Reward Forcing: Efficient Streaming Video Generation with Rewarded Distribution Matching Distillation¶

Conference: CVPR 2026
Paper: CVF Open Access
Code: Project Page reward-forcing.github.io
Area: Video Generation / Diffusion Models
Keywords: Streaming Video Generation, Distillation, Attention Sink, Distribution Matching, Reinforcement Learning Reward

TL;DR¶

Reward Forcing distills bidirectional video diffusion models into few-step autoregressive student models. It employs EMA-Sink to compress historical context, preventing "frame copying," and utilizes Re-DMD to bias distribution matching gradients toward high-dynamic samples based on motion quality rewards. It achieves high-quality real-time streaming video generation at 23.1 FPS on a single H100, outperforming all same-scale baselines in VBench total scores.

Background & Motivation¶

Background: Video Diffusion Transformers (DiT) generate high-quality short videos via joint denoising with bidirectional attention across all frames. However, they cannot meet the requirements of "generate-while-playing, infinitely extendable" streaming scenarios. Predominant approaches distill slow bidirectional diffusion models into few-step autoregressive student models: each frame only attends to preceding frames via a sliding window attention, utilizing KV cache for real-time inference (e.g., CausVid, Self Forcing, LongLive, Rolling Forcing).

Limitations of Prior Work: Autoregressive generation suffers from the notorious error accumulation problem—each frame depends on potentially corrupted prior outputs, causing errors to propagate. To mitigate drift, recent works introduce attention sinks, keeping the initial tokens permanently in the KV cache as anchors. While this stabilizes long-range attention, it causes the model to over-rely on initial frames, leading to rapid decay in motion magnitude where subsequent frames fail to evolve naturally or even frequently "flash back" to the first frame (frame copying/freezing).

Key Challenge: ① Sink tokens are static, compressing only the "initial" context while losing recent dynamics of intermediate frames, thus hijacking attention toward the starting frame; ② Classic Distribution Matching Distillation (DMD) treats all samples equally, while motion-degraded samples, despite poor dynamics, often have high visual quality and fall near the teacher distribution, making them difficult to distinguish and optimize. Consequently, standard DMD cannot resolve the "over-focus on initial frames" issue. A trade-off persists between low latency and high dynamic fidelity.
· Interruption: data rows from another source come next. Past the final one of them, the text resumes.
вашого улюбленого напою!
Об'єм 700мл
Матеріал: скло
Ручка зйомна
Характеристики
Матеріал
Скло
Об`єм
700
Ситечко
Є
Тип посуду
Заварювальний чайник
Goal: Achieve high visual fidelity and high motion dynamics simultaneously while maintaining real-time streaming inference. This is decomposed into two sub-problems: (a) How to retain global context while injecting recent dynamics within a fixed window; (b) How to "favor" high-dynamic samples during distillation without compromising visual quality.
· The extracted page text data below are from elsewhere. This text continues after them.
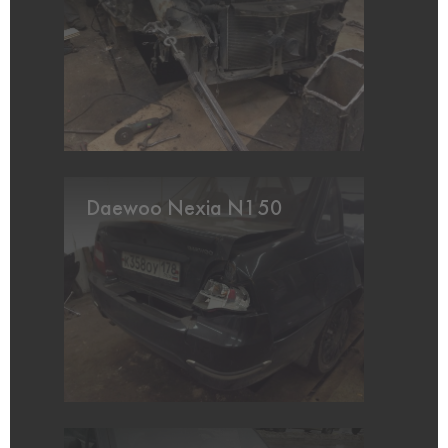
Daewoo Nexia N150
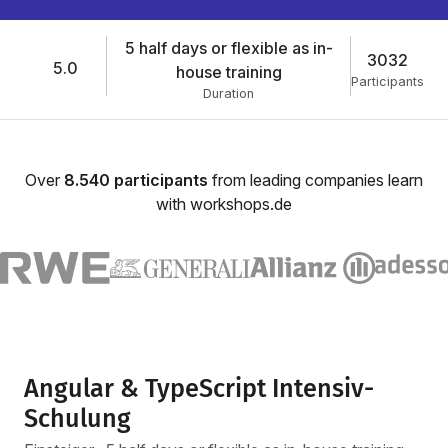
5 half days or flexible as in-
3032
5.0
house training
Participants
Duration
Over
8.540 participants
from leading companies learn
with workshops.de
Angular & TypeScript Intensiv-
Schulung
Key Insight: Since static sink tokens cause issues, they should be dynamically updated—using Exponential Moving Average (EMA) to continuously merge evicted tokens into a fixed-size sink, preserving both long-term memory and recent dynamics. Since uniform DMD fails to learn dynamics, RL rewards are introduced to weight distribution matching gradients by motion quality.

Core Idea: Replace "static sinks" with "updating EMA-Sinks" to break the information bottleneck, and replace "uniform DMD" with "reward-weighted Re-DMD" to pull the output distribution toward high-dynamic regions.

Method¶

Overall Architecture¶

Reward Forcing generates streaming text-to-video autoregressively by chunks (following the self-rollout of Self Forcing to bridge the train-test gap). Noisy tokens of the current stream are projected into new KV pairs and appended to the KV cache. When the cache reaches the maximum window size, the sink tokens (yellow blocks), initialized from the first frame, are updated via EMA using the evicted tokens (pink blocks). During training, generated videos are decoded and fed into a Vision-Language reward function for motion scoring, which then weights the distribution matching gradients from the teacher model. The student is a causal DiT based on Wan2.1-T2V-1.3B.
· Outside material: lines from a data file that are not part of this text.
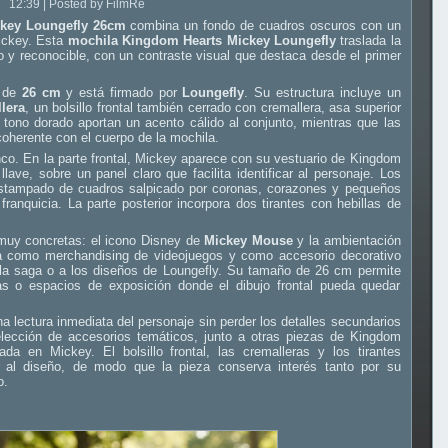
12:39 | Posted by FilmRe
ckey Loungefly 26cm
combina un fondo de cuadros oscuros con un
Mickey. Esta
mochila Kingdom Hearts Mickey Loungefly
traslada la
 y reconocible, con un contraste visual que destaca desde el primer
a de
26 cm
y está firmado por
Loungefly
. Su estructura incluye un
lera
, un bolsillo frontal también cerrado con cremallera, asa superior
n tono dorado aportan un acento cálido al conjunto, mientras que las
oherente con el cuerpo de la mochila.
lanco. En la parte frontal, Mickey aparece con su vestuario de Kingdom
ave, sobre un panel claro que facilita identificar al personaje. Los
 estampado de cuadros salpicado por coronas, corazones y pequeños
franquicia. La parte posterior incorpora dos tirantes con hebillas de
muy concretas: el icono Disney de
Mickey Mouse
y la ambientación
na como merchandising de videojuegos y como accesorio decorativo
 la saga o a los diseños de Loungefly. Su tamaño de 26 cm permite
ias o espacios de exposición donde el dibujo frontal pueda quedar
 lectura inmediata del personaje sin perder los detalles secundarios
lección de accesorios temáticos, junto a otras piezas de Kingdom
da en Mickey. El bolsillo frontal, las cremalleras y los tirantes
ad al diseño, de modo que la pieza conserva interés tanto por su
o.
The pipeline consists of a four-step loop: "Autoregressive rollout → EMA-Sink context maintenance → Decode & Reward scoring → Reward-weighted distillation":

graph TD
    A["Text Prompt + Noise Tokens"] --> B["Causal Student DiT<br/>Autoregressive Chunk-wise Denoising"]
    B --> C["EMA-Sink<br/>Evicted tokens merged into<br/>fixed-size sink via EMA"]
    C -->|Update if cache full| B
    B --> D["VAE Decode to Video"]
    D --> E["Reward Function<br/>VLM Motion Quality Scoring"]
    E --> F["Re-DMD<br/>Reward-weighted Distribution Matching Gradient"]
    F -->|Update Generator| B
    F --> G["Real-time Streaming Video Output 23.1 FPS"]

Key Designs¶

1. EMA-Sink: Compressing "Discarded History" via Sliding Average to Break Fixed-Window Information Bottleneck

Sliding window attention caches only the recent \(w\) frames to save computation. As the window slides forward, the oldest frame \(x^{i-w+1}\) is permanently discarded, causing information bottlenecks and long-range quality drift. EMA-Sink addresses this by continuously merging the KV pairs of evicted frames into the fixed-size compressed sink states \(S^i_*\). When frame \(x^{i-w}\) is evicted:

\[S^i_K = \alpha \cdot S^{i-1}_K + (1-\alpha)\cdot K^{i-w}, \qquad S^i_V = \alpha \cdot S^{i-1}_V + (1-\alpha)\cdot V^{i-w}\]

where \(\alpha\in(0,1)\) is the momentum decay coefficient controlling the compression rate—recent information dominates while distant history is retained as "fading memory." During attention, the compressed sink is prepended to the local window: \(K^i_{global}=[S^i_K; K^{i-w+1:i}]\), \(V^i_{global}=[S^i_V; V^{i-w+1:i}]\). This allows each query to access fine-grained local context and coarse-grained global history. Combined with causal RoPE, this ensures temporal order. This approach adds no extra computational cost (eviction is \(O(1)\), attention remains \(O(w^2)\)) while maintaining performance and injecting dynamics to prevent frame copying.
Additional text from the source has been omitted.